In Nassau, Republican County Executive Ed Mangano, 49, who won an upset against Thomas Suozzi in 2009, wasn't on the ballot. But Republicans, who control the Nassau Legislature 11 to 8 now, lost at least one seat in the Elmont area, where newcomer Carrie Solages, a Democrat, became the first Haitian-American to be elected on Long Island. He defeated veteran Republican John Ciotti.

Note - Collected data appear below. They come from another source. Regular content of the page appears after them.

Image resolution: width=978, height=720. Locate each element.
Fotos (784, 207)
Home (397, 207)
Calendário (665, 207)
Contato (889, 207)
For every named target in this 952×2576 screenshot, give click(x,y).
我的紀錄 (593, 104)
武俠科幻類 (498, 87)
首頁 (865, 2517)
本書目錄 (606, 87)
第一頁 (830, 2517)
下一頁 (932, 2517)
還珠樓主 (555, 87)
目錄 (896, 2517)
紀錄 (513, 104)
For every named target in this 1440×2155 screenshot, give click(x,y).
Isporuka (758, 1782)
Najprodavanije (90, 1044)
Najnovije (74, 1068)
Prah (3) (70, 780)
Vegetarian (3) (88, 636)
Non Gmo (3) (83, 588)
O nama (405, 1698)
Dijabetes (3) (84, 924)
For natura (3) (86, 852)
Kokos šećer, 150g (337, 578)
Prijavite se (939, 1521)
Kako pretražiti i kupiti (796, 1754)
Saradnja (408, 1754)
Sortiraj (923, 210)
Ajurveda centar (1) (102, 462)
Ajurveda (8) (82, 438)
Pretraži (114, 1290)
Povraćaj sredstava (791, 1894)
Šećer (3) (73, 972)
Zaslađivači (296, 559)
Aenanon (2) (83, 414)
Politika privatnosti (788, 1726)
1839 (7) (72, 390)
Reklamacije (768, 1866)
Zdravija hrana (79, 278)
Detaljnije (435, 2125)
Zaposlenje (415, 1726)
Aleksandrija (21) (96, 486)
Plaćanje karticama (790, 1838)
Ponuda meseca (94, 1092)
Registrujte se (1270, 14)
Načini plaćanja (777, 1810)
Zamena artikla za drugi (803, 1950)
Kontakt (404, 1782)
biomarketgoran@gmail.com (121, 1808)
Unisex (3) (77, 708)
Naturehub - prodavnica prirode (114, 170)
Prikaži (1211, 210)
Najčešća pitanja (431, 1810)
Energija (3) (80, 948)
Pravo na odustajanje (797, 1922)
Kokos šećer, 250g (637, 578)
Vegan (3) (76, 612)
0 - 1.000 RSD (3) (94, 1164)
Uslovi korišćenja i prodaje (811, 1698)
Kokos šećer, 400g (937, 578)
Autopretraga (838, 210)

But two more races were too close to call and will depend upon absentee ballots: in the Glen Cove area, Republican Robert Germino leads Democrat Diana DeRiggi-Whitton by 37 votes and in the Seaford-Massapequa area, Republican incumbent Joseph Belesi is holding his seat by 51 votes over Democrat Eva Pearson.
Due to the financial crisis, Nassau is under supervision by Albany through an appointed Nassau Interim Finance Authority (NIFA), which has demanded budget cuts and tax hikes to balance Mangano's $2.6 billion budget.
Mangano rammed through his budget last month by cutting police precincts, selling LI Bus and closing agencies and museums in moves NIFA suggested were not enough because he declined to raise taxes. The county could still face bankruptcy by Dec. 31 should NIFA insist.
Democrats spent heavily to win back seats in the Nassau Legislature In Elmont, they won with Solages but lost in the Five Towns where Republican Howard Kopel kept the seat he won first in 2009.
All three Nassau Towns re-elected supervisors, with Hempstead's Kate Murray and Oyster Bay's John Venditto, both Republicans, winning in landslides. In North Hempstead, Supervisor Jon Kaiman, a Democrat, won a narrower victory this time over Republican Lee Tu, a Taiwanese-American who has never held any public office, in a rematch from 2009.
Kaiman, 49, could be tipped as the 2013 Democratic County Executive candidate against Mangano. In North Hempstead, an Iranian-American, Anna Monahemi Kaplan, 46, a Democrat, easily won an open Town Council seat in the Great Neck area, becoming the first Iranian native on Long Island to win a seat outside a village or library board.
But Kaiman Democratic ally Fred Pollack, lost his Town Council seat to Dina DeGiorgio, a Republican.
In Suffolk, where Levy's $2.7 billion budget for 2012 has run into problems, Democrats apparently retained their 12 to 6 hold on the County Legislature, where three Democrats retired.
On Wednesday, Democrat Robert Calarco of Patchogue led Republican John Gianott of Bellport by 103 votes for an open Democratic seat; Democrat William (Doc) Spencer led Republican Elizabeth Black by 179 votes for another open seat in the Lloyd Harbor area.
Suffolk Democratic chairman Richard Schaffer said he was confident the Democrats would prevail.
Seven Suffolk towns elected supervisors, including Islip, Southold and East Hampton. In Islip, Republican Tom Croci held a narrow lead over Democratic Supervisor Phil Nolan to regain control over a traditionally Republican town.
Republicans won three other Suffolk town supervisor seats, while Brookhaven and Southampton stayed Democratic. In Shelter Island, Conservative Glenn Waddington defeated Democrat James Dougherty to become the Island's only Conservative supervisor.
Meanwhile, Nassau and Suffolk voters jointly elected 10 justices to the State Supreme Court. Most candidates were current or former judges including John Riordan, a Democrat who served 10 years as Nassau County Surrogate Judge, and Joseph Pastoressa, a Republican appointed by former Gov. George Pataki to the Court of Claims.
Jerome Murphy, a son-in-law of former Sen. Alfonse D'Amato, a Republican defeated in 1998, was also a Republican, Conservative and Independence nominee for Supreme Court. He is currently a lawyer in private practice.
In both counties, the overall Republican slate appeared to have outpolled the Democrats for the Supreme Court seats.